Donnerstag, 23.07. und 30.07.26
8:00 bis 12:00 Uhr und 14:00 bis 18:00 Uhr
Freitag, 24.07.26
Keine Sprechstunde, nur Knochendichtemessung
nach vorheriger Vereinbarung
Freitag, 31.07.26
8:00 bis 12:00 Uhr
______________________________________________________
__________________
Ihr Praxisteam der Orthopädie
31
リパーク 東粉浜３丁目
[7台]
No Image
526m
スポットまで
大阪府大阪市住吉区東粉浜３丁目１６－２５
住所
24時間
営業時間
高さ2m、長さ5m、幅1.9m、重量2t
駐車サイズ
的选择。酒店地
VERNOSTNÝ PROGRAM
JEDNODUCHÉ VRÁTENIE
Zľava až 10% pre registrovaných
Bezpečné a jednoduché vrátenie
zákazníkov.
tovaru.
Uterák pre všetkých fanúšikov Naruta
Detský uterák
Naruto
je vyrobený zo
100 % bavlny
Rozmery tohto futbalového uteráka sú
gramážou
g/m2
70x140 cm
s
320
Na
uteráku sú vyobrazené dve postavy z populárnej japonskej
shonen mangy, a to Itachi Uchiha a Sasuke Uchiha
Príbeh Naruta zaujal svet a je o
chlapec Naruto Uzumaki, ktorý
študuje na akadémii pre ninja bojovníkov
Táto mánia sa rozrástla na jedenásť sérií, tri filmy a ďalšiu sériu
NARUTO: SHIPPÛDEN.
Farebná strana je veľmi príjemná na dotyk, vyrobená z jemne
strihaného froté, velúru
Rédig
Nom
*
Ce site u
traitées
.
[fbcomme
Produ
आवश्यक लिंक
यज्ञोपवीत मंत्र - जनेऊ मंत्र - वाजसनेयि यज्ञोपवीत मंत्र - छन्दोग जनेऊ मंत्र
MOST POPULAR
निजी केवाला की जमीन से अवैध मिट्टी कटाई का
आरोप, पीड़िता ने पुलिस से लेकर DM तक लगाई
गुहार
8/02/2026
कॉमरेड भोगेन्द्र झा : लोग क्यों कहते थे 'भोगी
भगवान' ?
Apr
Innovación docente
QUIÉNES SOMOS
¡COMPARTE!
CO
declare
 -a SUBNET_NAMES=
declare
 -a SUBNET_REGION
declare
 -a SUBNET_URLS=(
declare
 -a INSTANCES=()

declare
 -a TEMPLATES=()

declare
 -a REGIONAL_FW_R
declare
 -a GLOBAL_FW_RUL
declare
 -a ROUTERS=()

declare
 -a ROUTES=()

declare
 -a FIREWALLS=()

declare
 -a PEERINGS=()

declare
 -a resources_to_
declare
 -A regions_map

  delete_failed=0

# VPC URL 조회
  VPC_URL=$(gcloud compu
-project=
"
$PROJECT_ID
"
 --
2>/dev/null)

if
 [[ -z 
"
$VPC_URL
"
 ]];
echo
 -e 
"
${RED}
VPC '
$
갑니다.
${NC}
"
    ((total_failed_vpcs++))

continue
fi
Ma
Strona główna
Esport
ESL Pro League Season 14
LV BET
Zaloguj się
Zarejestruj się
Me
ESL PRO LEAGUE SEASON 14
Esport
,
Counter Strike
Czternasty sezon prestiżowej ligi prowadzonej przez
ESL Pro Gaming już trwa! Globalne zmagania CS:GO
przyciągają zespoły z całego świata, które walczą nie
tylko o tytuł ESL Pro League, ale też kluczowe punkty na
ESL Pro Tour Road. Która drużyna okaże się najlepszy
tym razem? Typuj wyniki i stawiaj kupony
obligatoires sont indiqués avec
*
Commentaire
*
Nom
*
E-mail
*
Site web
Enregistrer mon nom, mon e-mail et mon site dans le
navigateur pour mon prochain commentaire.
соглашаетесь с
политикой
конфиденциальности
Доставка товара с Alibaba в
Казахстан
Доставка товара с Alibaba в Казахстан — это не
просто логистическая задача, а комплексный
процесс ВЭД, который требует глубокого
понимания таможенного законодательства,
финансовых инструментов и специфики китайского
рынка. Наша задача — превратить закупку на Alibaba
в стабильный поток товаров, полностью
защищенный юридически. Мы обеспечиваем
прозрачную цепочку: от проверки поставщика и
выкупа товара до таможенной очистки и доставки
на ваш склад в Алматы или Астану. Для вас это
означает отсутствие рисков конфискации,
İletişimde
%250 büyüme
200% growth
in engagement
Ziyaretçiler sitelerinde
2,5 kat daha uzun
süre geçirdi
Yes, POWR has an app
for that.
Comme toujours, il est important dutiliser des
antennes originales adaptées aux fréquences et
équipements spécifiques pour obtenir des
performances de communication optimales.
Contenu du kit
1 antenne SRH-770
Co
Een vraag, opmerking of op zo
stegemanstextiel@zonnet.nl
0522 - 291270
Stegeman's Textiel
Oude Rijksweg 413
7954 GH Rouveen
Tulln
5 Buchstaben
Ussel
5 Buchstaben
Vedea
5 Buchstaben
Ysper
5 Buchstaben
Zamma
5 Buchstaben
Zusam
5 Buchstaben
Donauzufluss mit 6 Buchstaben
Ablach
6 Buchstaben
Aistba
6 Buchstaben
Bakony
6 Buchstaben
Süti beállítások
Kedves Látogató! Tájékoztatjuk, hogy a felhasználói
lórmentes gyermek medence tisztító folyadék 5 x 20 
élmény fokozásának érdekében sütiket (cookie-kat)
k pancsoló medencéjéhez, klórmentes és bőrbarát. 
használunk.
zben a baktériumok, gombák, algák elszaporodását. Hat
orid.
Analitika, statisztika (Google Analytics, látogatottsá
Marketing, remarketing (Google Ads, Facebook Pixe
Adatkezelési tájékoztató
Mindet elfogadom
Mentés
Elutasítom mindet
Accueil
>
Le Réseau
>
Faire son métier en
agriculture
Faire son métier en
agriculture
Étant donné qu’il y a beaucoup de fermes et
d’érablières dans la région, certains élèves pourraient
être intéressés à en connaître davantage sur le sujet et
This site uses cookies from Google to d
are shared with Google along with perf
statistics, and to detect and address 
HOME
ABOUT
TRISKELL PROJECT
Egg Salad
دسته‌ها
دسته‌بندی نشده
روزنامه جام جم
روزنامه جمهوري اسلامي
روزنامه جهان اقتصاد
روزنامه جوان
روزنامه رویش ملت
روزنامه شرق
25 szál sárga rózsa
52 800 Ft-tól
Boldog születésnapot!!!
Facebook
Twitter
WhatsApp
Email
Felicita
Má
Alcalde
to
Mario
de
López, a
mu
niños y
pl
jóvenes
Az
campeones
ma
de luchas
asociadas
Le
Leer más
========================================================================
PROBLEM TO SOLVE
Collect the lines of the records that include the string "Naruta".

THE ANSWER
Uterák pre všetkých fanúšikov Naruta
Príbeh Naruta zaujal svet a je o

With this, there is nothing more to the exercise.